PROBLEM DESCRIPTION
Whenever a line contains the string "each", copy it out of the entries.

DATA TO PROCESS
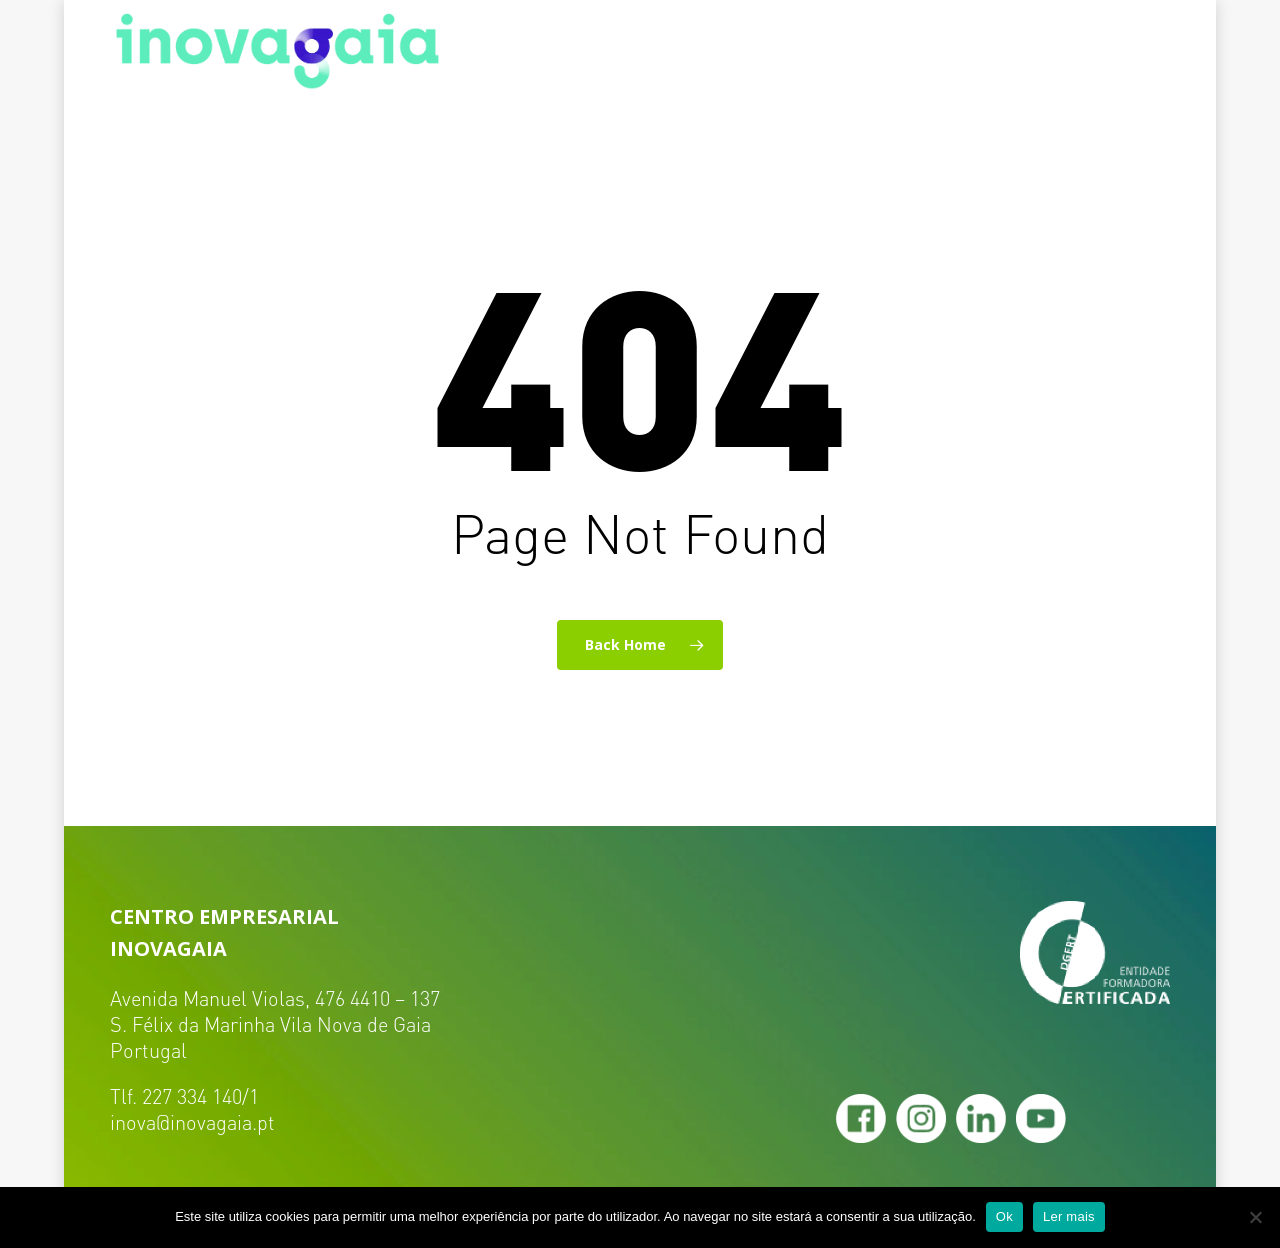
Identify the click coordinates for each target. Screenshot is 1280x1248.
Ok (1004, 1216)
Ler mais (1069, 1216)
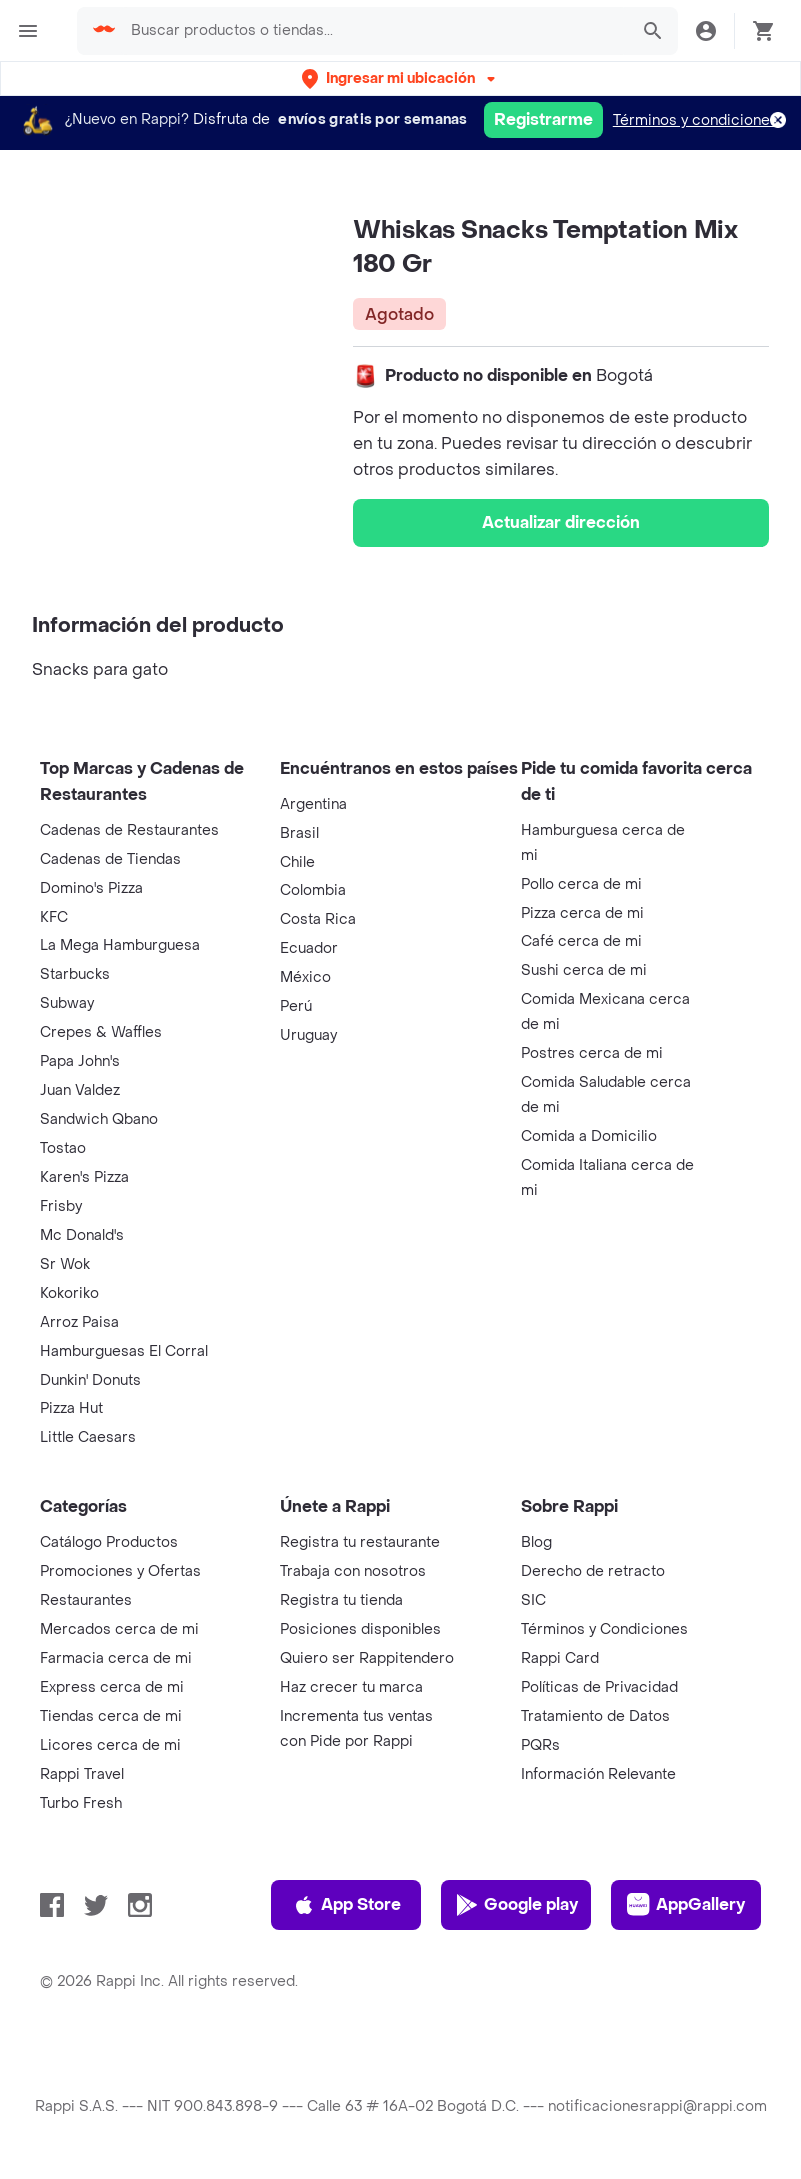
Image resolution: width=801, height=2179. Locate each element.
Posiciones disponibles (360, 1629)
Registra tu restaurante (360, 1542)
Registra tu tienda (341, 1600)
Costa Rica (318, 919)
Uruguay (308, 1035)
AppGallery (686, 1905)
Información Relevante (598, 1774)
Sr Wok (65, 1264)
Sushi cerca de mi (584, 970)
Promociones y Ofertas (120, 1571)
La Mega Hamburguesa (120, 945)
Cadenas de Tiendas (110, 859)
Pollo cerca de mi (581, 884)
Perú (296, 1006)
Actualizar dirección (561, 522)
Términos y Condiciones (604, 1629)
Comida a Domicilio (589, 1136)
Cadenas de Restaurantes (129, 830)
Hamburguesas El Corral (124, 1351)
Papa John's (80, 1061)
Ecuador (309, 948)
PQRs (540, 1745)
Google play (516, 1905)
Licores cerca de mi (110, 1745)
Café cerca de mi (581, 941)
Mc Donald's (82, 1235)
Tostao (63, 1148)
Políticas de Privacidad (599, 1687)
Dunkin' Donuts (90, 1380)
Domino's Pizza (91, 888)
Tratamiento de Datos (595, 1716)
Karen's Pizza (84, 1177)
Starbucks (75, 974)
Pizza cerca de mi (582, 913)
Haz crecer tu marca (351, 1687)
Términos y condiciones (695, 120)
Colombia (313, 890)
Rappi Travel (82, 1774)
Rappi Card (560, 1658)
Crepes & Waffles (101, 1032)
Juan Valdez (80, 1090)
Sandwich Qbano (99, 1119)
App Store (346, 1905)
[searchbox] (373, 31)
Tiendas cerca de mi (111, 1716)
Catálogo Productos (109, 1542)
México (305, 977)
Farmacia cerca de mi (116, 1658)
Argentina (313, 804)
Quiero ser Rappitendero (367, 1658)
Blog (536, 1542)
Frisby (61, 1206)
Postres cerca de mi (592, 1053)
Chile (297, 862)
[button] (400, 78)
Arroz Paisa (79, 1322)
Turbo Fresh (81, 1803)
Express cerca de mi (112, 1687)
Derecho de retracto (593, 1571)
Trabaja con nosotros (353, 1571)
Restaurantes (86, 1600)
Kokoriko (69, 1293)
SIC (533, 1600)
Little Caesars (88, 1437)
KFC (54, 917)
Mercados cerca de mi (119, 1629)
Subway (67, 1003)
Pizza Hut (71, 1408)
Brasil (299, 833)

RESULT BELOW
Identify the click coordinates for each target. Screenshot is 1280x1248.
Image resolution: width=801, height=2179. Locate each element.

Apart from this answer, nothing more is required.